The Red Planet is wet, scientists announced today. New evidence from NASA’s Mars Reconnaissance Orbiter (MRO) confirms that suspicious dark streaks on Mars that appear and disappear with the seasons are created by flowing liquid water. The streaks are made by salty water that runs down steep hills during warm months, when temperatures are above –23 degrees Celsius, and freezes during colder times.
The intriguing streaks, called recurring slope lineae, were first spotted in 2010 in images from the MRO’s HiRISE (High-Resolution Imaging Science Experiment) camera. Scientists have long suspected that the streaks marked the location of liquid water. Now researchers have found the chemical signatures of hydrated minerals on these slopes, confirming that explanation. The new evidence also comes from the MRO via CRISM, its Compact Reconnaissance Imaging Spectrometer for Mars, which separates light into its constituent wavelengths to reveal the chemicals present on the Martian surface. The instrument saw the signatures of magnesium perchlorate, magnesium chlorate and sodium perchlorate—all hydrated salts that require water to form and also contain it. The chemicals appear in the summer, when the dark streaks are visible, and disappear along with the features when temperatures drop. “This is the best evidence of liquid water on Mars in the present day,” says Georgia Institute of Technology scientist James Wray, co-author of a paper reporting the data published today in Nature Geoscience. “The fact that these chemicals are sitting on these flows and concentrated there and have water means there’s really no way that water wasn’t involved.” (Scientific American is part of Nature Publishing Group.)

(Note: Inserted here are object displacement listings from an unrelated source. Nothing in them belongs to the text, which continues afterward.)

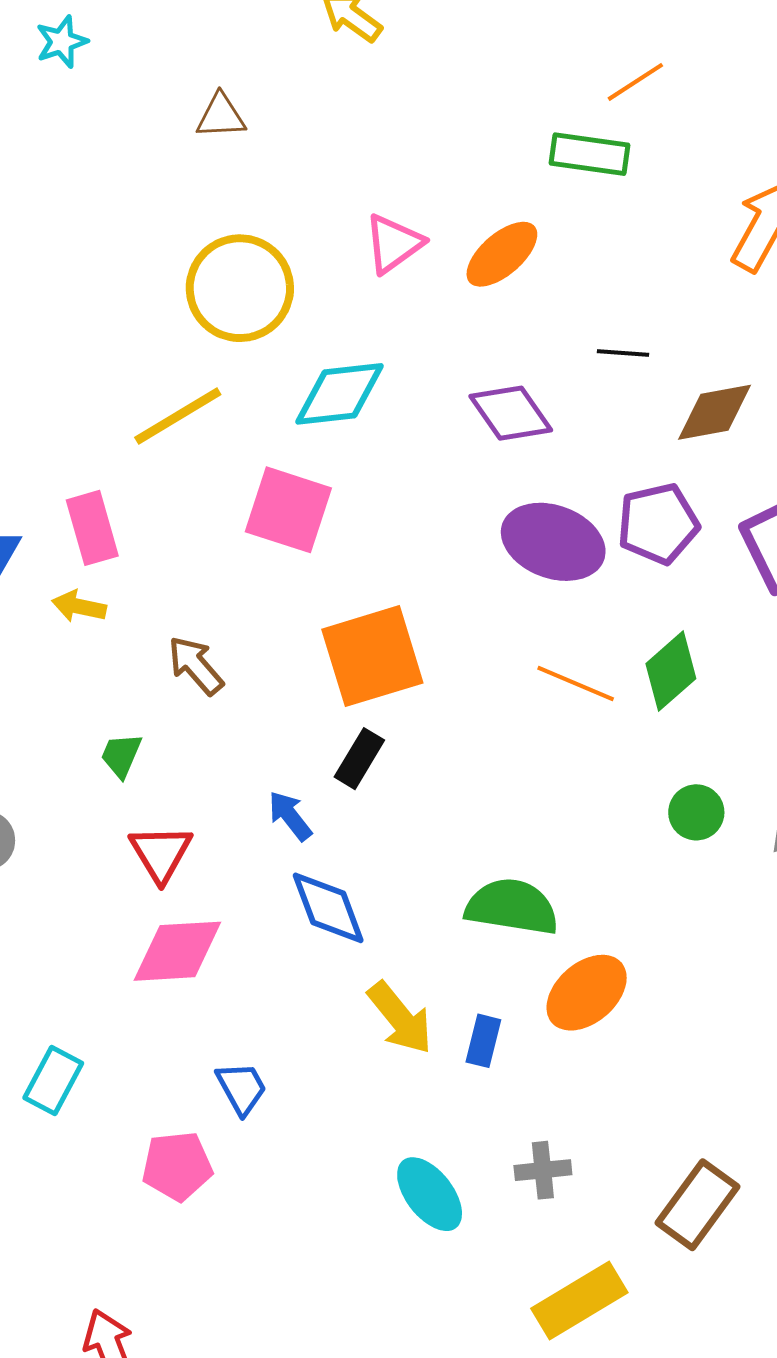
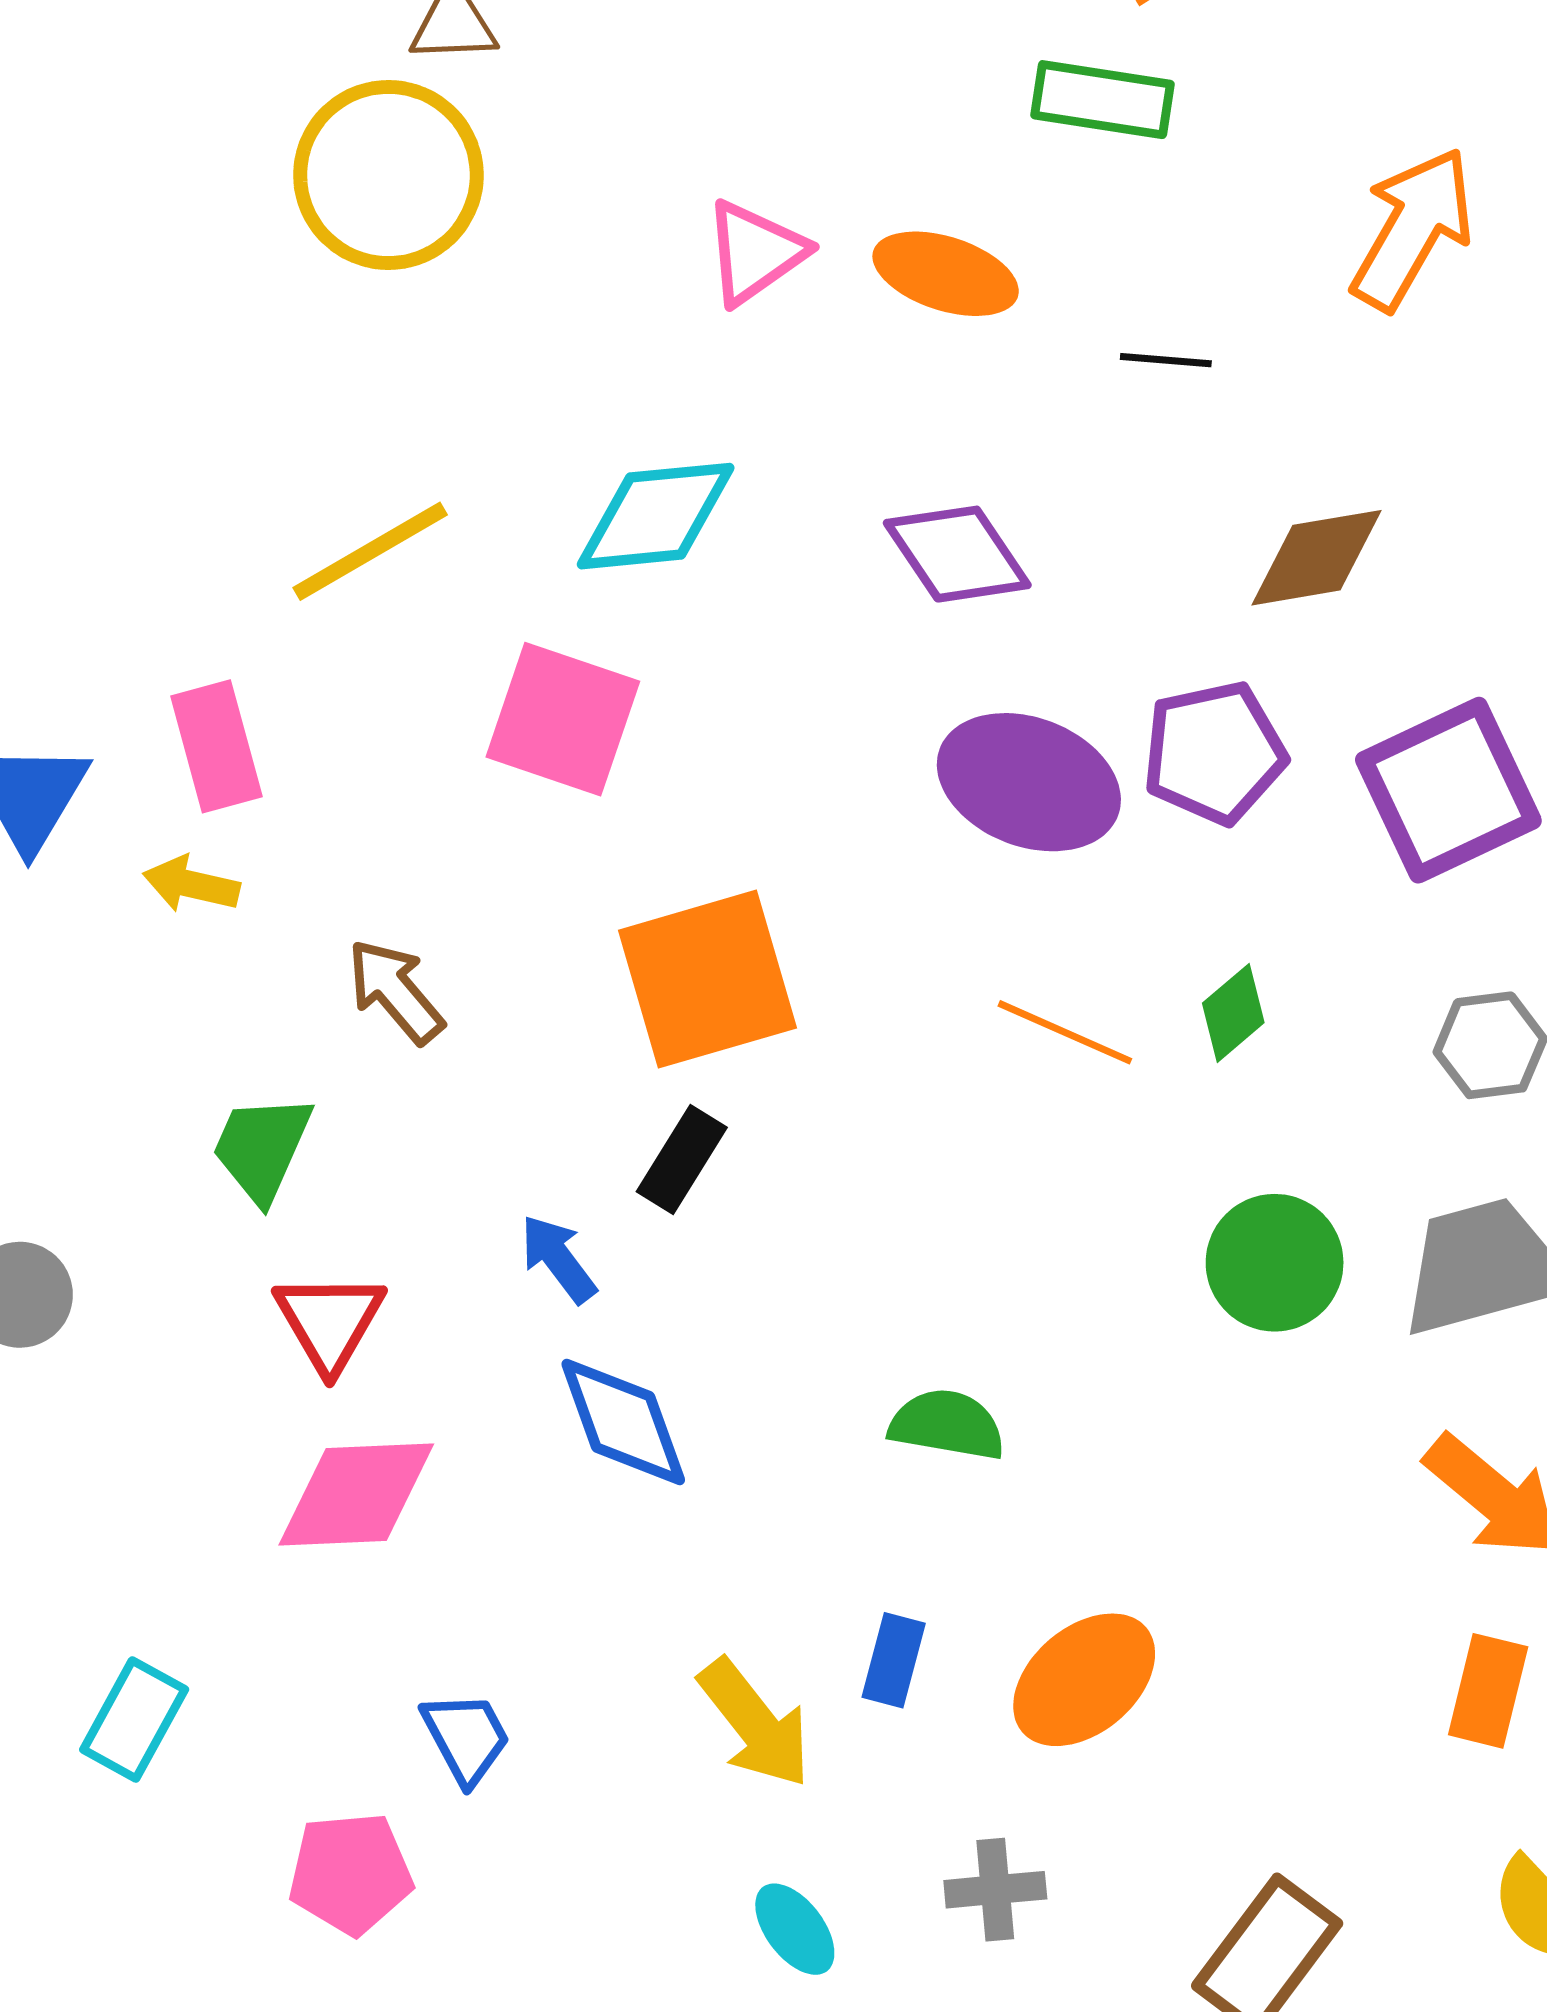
orange ellipse: (502, 254) -> (946, 274), turned 58
yellow circle: (240, 288) -> (388, 175), moved
black line: (623, 353) -> (1166, 360), moved
green diamond: (671, 671) -> (1233, 1013), size x0.7
green trapezoid: (121, 755) -> (262, 1148), size x1.4
green circle: (696, 812) -> (1275, 1263), size x1.4
green semicircle: (512, 907) -> (947, 1425), size x0.7
orange ellipse: (587, 993) -> (1084, 1680), moved
yellow arrow: (400, 1018) -> (755, 1723), moved
cyan ellipse: (430, 1194) -> (795, 1929), size x0.7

The findings provide yet more evidence that Mars is not a dry and barren landscape but rather a dynamic place that changes with the seasons—and, just maybe, holds the ingredients necessary for life. Primary among those ingredients, of course, is water, which makes the recurring slope lineae a prime spot to search for signs of extraterrestrial microbes.
Wray says the new evidence for water is an encouraging development in the search for life, but he points out that there is much we still don’t know—“how deep the water goes, how low the temperature gets and how high the salt concentration gets. We need to characterize those aspects of the water to really be able to answer the question [of habitability]. But at least we know where to look now.”

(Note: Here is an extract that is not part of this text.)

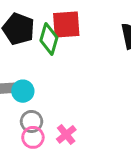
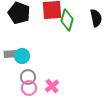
green diamond: (49, 39) -> (67, 20), moved

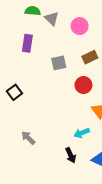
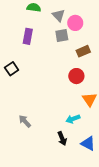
gray triangle: (52, 18) -> (59, 15), moved
gray square: (59, 63) -> (62, 35), moved
black square: (14, 92) -> (12, 69), moved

The recurring slope lineae, most of which are roughly a few meters wide and tens to hundreds of meters long, are common throughout the planet’s equator and mid-latitudes. “These features are very sensitive to temperature,” Alfred McEwen, principal investigator for the HiRISE camera at the University of Arizona in Tucson, said Monday during a NASA press conference announcing the results. “They form at different times and different latitudes on Mars, all related to the seasonal variations at those locations. The darkening can be explained if these are seeps of water that seep through the shallow surface layer and darken the surface layer.” The hydrated minerals indicate the water there is briny and the salts allow it to stay liquid in colder temperatures than would otherwise be possible. The Martian polar ice caps also contain water, but it is frozen and therefore would be less useful to living organisms.
Finding water on Mars is important not only because it might point to the presence of life on the Red Planet—it is also helpful for sending humans there. “Any resources Mars may have that we don’t have to launch off Earth and take with us would help a lot,” Wray says. “Finding places where water is present and not just in the form of ice up at the poles is useful for planning future exploration.” Ironically, however, the very evidence of possible habitability that makes human exploration more appealing also makes it more fraught. According to a new joint review from the National Academy of Sciences and the European Science Foundation, NASA cannot in good conscience send manned missions to the Red Planet that might contaminate native organisms with terrestrial bacteria. “We clean the spacecraft as best as we can but we know that microbial life, bacteria, are so tenacious that it’s impossible to kill them all,” John Grunsfeld, NASA’s associate administrator for the Science Mission Directorate, said during the press conference. If NASA plans to send any mission near the recurring slope lineae, he added, scientists would carefully study the potential to contaminate Mars and take steps to prevent it. Before we can search Mars for life, in other words, we have to improve our ability to control hitchhiking Earthlings.